• [Task to carry out] Copy the records word for word. Pictures do not go in.
-------- The records
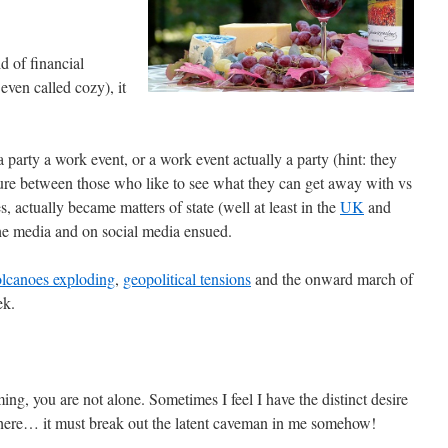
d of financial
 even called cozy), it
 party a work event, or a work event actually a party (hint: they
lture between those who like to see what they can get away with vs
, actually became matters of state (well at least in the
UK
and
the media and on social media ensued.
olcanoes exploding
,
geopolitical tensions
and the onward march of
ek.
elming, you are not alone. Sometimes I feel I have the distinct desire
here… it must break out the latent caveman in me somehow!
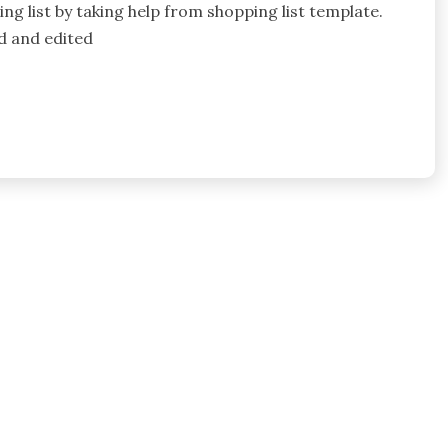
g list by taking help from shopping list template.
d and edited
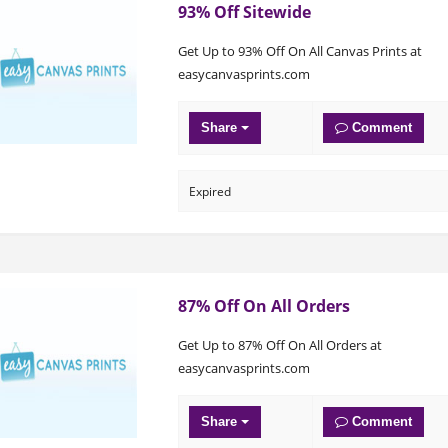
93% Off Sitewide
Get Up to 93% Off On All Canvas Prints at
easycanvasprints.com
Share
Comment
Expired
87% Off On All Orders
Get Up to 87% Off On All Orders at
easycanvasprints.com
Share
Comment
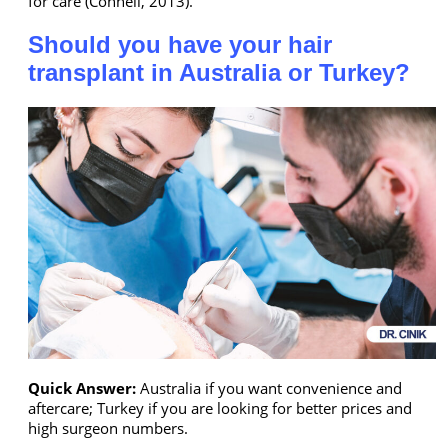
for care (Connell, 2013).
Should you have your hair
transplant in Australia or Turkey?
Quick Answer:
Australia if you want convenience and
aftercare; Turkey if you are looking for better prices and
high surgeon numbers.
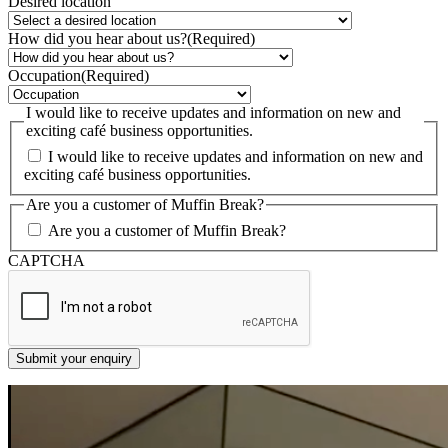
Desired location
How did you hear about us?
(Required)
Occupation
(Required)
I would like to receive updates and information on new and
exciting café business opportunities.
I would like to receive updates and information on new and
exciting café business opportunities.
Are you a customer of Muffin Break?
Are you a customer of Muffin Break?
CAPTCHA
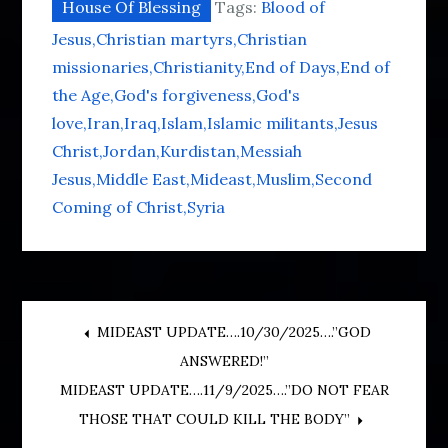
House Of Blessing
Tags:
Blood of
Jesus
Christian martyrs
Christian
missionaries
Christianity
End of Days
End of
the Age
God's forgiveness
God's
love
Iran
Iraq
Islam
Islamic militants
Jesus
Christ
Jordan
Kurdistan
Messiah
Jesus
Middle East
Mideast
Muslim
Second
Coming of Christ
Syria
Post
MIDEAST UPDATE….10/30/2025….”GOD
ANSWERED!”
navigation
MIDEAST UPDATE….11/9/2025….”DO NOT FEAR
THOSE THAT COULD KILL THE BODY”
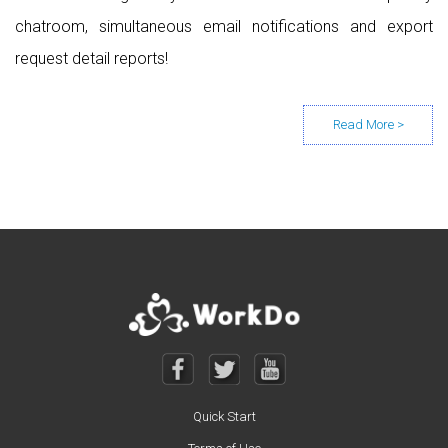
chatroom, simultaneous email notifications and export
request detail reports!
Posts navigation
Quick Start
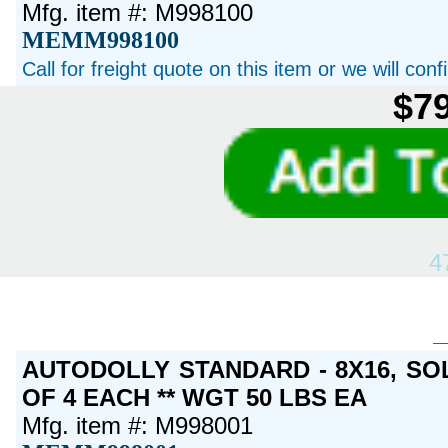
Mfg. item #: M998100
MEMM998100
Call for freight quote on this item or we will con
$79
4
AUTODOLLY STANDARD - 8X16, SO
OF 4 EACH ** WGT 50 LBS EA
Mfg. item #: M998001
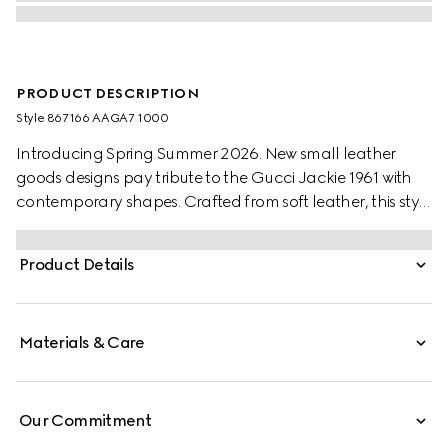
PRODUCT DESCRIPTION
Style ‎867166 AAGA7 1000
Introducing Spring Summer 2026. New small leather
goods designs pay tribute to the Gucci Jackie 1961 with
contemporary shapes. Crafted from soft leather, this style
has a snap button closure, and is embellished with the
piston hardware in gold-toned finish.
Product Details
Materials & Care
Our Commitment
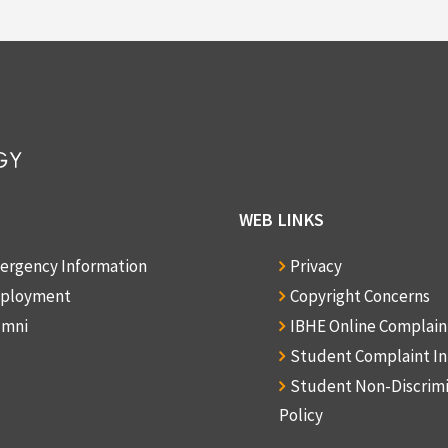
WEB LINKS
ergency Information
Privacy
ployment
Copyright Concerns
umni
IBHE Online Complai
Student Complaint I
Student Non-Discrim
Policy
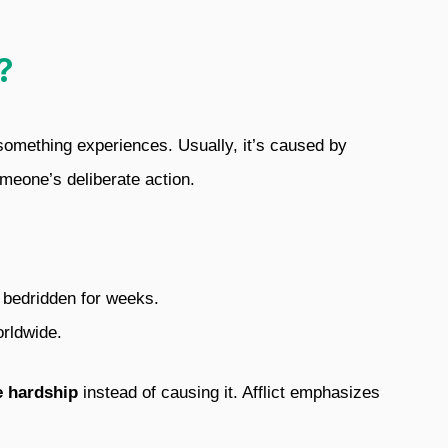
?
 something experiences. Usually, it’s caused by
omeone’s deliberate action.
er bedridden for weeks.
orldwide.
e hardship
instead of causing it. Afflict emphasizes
----------------
• [Solved exercise]
d of financial
 even called cozy), it
 party a work event, or a work event actually a party (hint: they
lture between those who like to see what they can get away with vs
, actually became matters of state (well at least in the
UK
and
the media and on social media ensued.
olcanoes exploding
,
geopolitical tensions
and the onward march of
ek.
elming, you are not alone. Sometimes I feel I have the distinct desire
here… it must break out the latent caveman in me somehow!
g list by taking help from shopping list template.
d and edited
93% Off Sitewide
Get Up to 93% Off On All Canvas Prints at
easycanvasprints.com
Share
Comment
Expired
87% Off On All Orders
Get Up to 87% Off On All Orders at
easycanvasprints.com
Share
Comment
for care (Connell, 2013).
Should you have your hair
transplant in Australia or Turkey?
Quick Answer:
Australia if you want convenience and
aftercare; Turkey if you are looking for better prices and
high surgeon numbers.
Desired location
How did you hear about us?
(Required)
Occupation
(Required)
I would like to receive updates and information on new and
exciting café business opportunities.
I would like to receive updates and information on new and
exciting café business opportunities.
Are you a customer of Muffin Break?
Are you a customer of Muffin Break?
CAPTCHA
House Of Blessing
Tags:
Blood of
Jesus
Christian martyrs
Christian
missionaries
Christianity
End of Days
End of
the Age
God's forgiveness
God's
love
Iran
Iraq
Islam
Islamic militants
Jesus
Christ
Jordan
Kurdistan
Messiah
Jesus
Middle East
Mideast
Muslim
Second
Coming of Christ
Syria
Post
MIDEAST UPDATE….10/30/2025….”GOD
ANSWERED!”
navigation
MIDEAST UPDATE….11/9/2025….”DO NOT FEAR
THOSE THAT COULD KILL THE BODY”
chatroom, simultaneous email notifications and export
request detail reports!
Posts navigation
Quick Start
Mfg. item #: M998100
MEMM998100
Call for freight quote on this item or we will con
$79
4
AUTODOLLY STANDARD - 8X16, SO
OF 4 EACH ** WGT 50 LBS EA
Mfg. item #: M998001
PRODUCT DESCRIPTION
Style ‎867166 AAGA7 1000
Introducing Spring Summer 2026. New small leather
goods designs pay tribute to the Gucci Jackie 1961 with
contemporary shapes. Crafted from soft leather, this style
has a snap button closure, and is embellished with the
piston hardware in gold-toned finish.
Product Details
Materials & Care
Our Commitment
WEB LINKS
ergency Information
Privacy
ployment
Copyright Concerns
umni
IBHE Online Complai
Student Complaint I
Student Non-Discrim
Policy
?
 something experiences. Usually, it’s caused by
omeone’s deliberate action.
er bedridden for weeks.
orldwide.
e hardship
instead of causing it. Afflict emphasizes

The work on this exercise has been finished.